The foundation announced the winners on April 23 in Amsterdam, where the main exhibition opened the following day at De Nieuwe Kerk. The numbers for this edition give the measure of the feat: 57,376 photographs selected, 3,747 photographers from 141 countries, six regional juries and one global jury. In the end, one image takes home the most important recognition. And the one chosen by jury chair Kira Pollack – a researcher at Harvard and former director of photography for Time and Vanity Fair – says something definite about the goal of photojournalism in 2026.
Guzy captured the scene in one of the very few U.S. federal buildings still accessible to photographers: a single hallway, manned day after day by a handful of reporters. Luis’s family-his wife Cocha and three children between the ages of seven and 15-was left alone after his arrest. He was the core’s only economic support. The photo captures the exact moment when the damage is done, before it becomes statistics or trial memory. Guzy, who has been following the consequences of migration policies on families for years, dedicated the award to those who opened their lives to her camera: “This award belongs to them, not to me.”
The finalists: Gaza and Guatemala
Alongside Guzy’s shot, the jury selected two finalists that broaden the picture of global emergencies in 2025. The first is Aid Emergency in Gaza by Saber Nuraldin for EPA Images: a crowd of Palestinians climbing into a truckload of flour at the Zikim crossing during a brief suspension of Israeli military operations. By 2025 the famine had escalated to levels that a UN commission called part of a genocide. Nuraldin’s image does not discount: compressed bodies, collective urgency, hunger as a weapon. The jury wrote that the composition “forces the viewer to pause” before a reality that it would be more comfortable to ignore.

Saber Nuraldin, EPA Images
The second finalist is from Guatemala. Victor J. Blue, for the New York Times Magazine, portrayed Doña Paulina Ixpatá Alvarado with other Maya Achi women outside the Guatemala City courthouse on May 30, 2025, the afternoon three former civilian militia members were sentenced to 40 years for rape and crimes against humanity. The legal battle had lasted fourteen years; the crimes dated back to 1983. Blue’s photograph chooses the calm frontality of those who have waited decades for a sentence. No emphatic gestures, just the presence of women who have turned their survival into a legal act.

Victor J. Blue, for The New York Times Magazine
An Italian among the awardees
There is also an Italian signature to report in the 2026 edition. Chantal Pinzi won in the Stories for Africa region category with her project Farīsāt: Gunpowder’s Daughters, dedicated to the women who participate in the Moroccan Tbourida, the equestrian tradition that evokes ancient warfare techniques and remained exclusively male for centuries.

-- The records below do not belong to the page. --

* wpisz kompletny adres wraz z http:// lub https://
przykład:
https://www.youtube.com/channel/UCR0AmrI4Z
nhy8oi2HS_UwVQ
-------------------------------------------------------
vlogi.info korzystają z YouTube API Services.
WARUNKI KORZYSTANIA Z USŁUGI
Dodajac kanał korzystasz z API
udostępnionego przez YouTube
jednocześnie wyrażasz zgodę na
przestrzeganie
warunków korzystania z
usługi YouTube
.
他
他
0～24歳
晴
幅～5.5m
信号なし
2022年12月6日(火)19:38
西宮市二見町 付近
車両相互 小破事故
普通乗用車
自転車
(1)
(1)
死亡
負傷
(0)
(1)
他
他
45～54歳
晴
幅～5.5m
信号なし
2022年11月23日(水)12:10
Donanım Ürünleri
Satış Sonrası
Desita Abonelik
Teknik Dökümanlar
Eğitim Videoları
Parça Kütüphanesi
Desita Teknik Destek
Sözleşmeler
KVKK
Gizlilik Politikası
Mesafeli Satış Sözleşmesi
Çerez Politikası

Pinzi documented female riders defying entrenched social conventions amid smoke and gunpowder, claiming the right to inhabit a culture that had excluded them. “For centuries women were not allowed to ride horses,” the photographer explained. “Today these horsewomen are rewriting history.” A work that fits into this edition’s common thread: stories of silent resistance, slow transformations within closed structures.
A contest that questions itself
The model adopted by World Press Photo since 2021-with six geographic areas and separate regional juries-shifts the contest’s center of gravity. This year 31 of the 42 prize-winning entries are by photographers who originate from the places they documented. It means that less and less international photojournalism is the outside look of those who arrive, shoot and depart. It means stories told from the inside, with different times and relationships. Participants from South America are up 11 percent from 2025, those from Asia-Pacific up 14 percent.

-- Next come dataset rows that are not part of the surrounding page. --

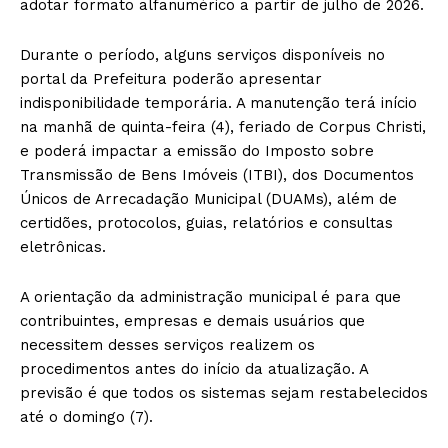
adotar formato alfanumérico a partir de julho de 2026.
Durante o período, alguns serviços disponíveis no
portal da Prefeitura poderão apresentar
indisponibilidade temporária. A manutenção terá início
na manhã de quinta-feira (4), feriado de Corpus Christi,
e poderá impactar a emissão do Imposto sobre
Transmissão de Bens Imóveis (ITBI), dos Documentos
Únicos de Arrecadação Municipal (DUAMs), além de
certidões, protocolos, guias, relatórios e consultas
eletrônicas.
A orientação da administração municipal é para que
contribuintes, empresas e demais usuários que
necessitem desses serviços realizem os
procedimentos antes do início da atualização. A
previsão é que todos os sistemas sejam restabelecidos
até o domingo (7).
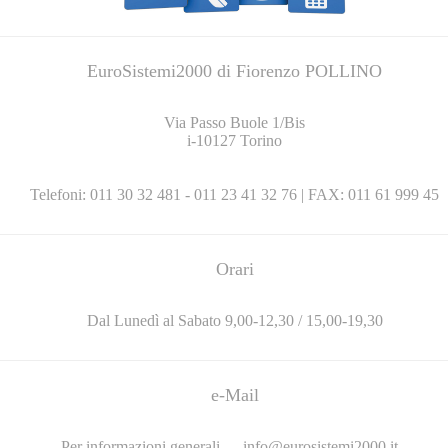
EuroSistemi2000 di Fiorenzo POLLINO
Via Passo Buole 1/Bis
i-10127 Torino
Telefoni: 011 30 32 481 - 011 23 41 32 76 | FAX: 011 61 999 45
Orari
Dal Lunedì al Sabato 9,00-12,30 / 15,00-19,30
e-Mail
Per informazioni generali -
info@eurosistemi2000.it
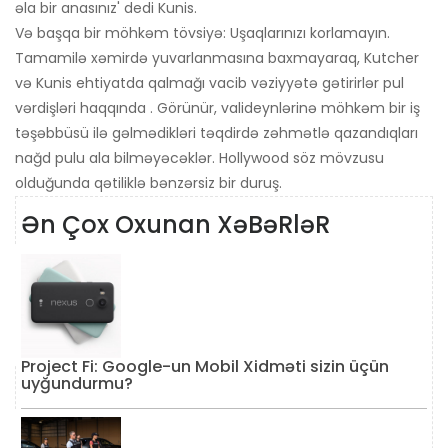
əla bir anasınız' dedi Kunis.
Və başqa bir möhkəm tövsiyə: Uşaqlarınızı korlamayın.
Tamamilə xəmirdə yuvarlanmasına baxmayaraq, Kutcher
və Kunis ehtiyatda qalmağı vacib vəziyyətə gətirirlər pul
vərdişləri haqqında . Görünür, valideynlərinə möhkəm bir iş
təşəbbüsü ilə gəlmədikləri təqdirdə zəhmətlə qazandıqları
nağd pulu ala bilməyəcəklər. Hollywood söz mövzusu
olduğunda qətiliklə bənzərsiz bir duruş.
Ən Çox Oxunan XəBəRləR
Project Fi: Google-un Mobil Xidməti sizin üçün
uyğundurmu?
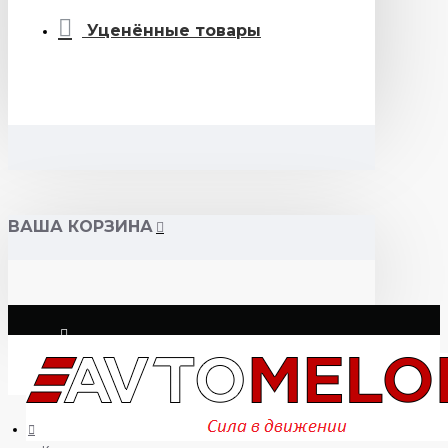
Уценённые товары
ВАША КОРЗИНА
Логин
Регистрация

The themes running through the 2026 edition are those that marked 2025: conflicts (Gaza, Ukraine), the climate crisis (fires in Los Angeles and Spain, floods in the Philippines), protests (from Columbia University to Portland, from Madagascar to Nepal), and struggles for rights.

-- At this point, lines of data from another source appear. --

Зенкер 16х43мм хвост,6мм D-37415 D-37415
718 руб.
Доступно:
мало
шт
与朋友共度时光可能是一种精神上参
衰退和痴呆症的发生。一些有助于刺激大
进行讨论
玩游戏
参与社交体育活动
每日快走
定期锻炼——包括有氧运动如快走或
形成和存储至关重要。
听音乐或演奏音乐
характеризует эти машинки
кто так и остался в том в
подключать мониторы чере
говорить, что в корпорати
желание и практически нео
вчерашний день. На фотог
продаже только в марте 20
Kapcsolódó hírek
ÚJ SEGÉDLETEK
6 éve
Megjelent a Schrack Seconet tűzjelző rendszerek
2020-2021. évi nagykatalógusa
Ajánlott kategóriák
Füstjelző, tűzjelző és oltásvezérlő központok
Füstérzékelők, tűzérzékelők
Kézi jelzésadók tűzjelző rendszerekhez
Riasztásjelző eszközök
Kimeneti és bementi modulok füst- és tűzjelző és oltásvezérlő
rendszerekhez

The traveling exhibition will touch more than 60 venues around the world. In Italy it will come to the Palazzo delle Esposizioni in Rome from May 7 to June 29, then to Lodi for the Ethical Photography Festival (Sept. 26-Oct. 25) and finally to Bologna, at the Galleria Modernissimo (Oct. 30-Nov. 30). Seeing it is the best way to understand why World Press Photo still exists: not to elect the most beautiful photograph, but to remind us that there are places where elementary rights are violated. And that someone, with a camera in hand, has the courage to document the abuses.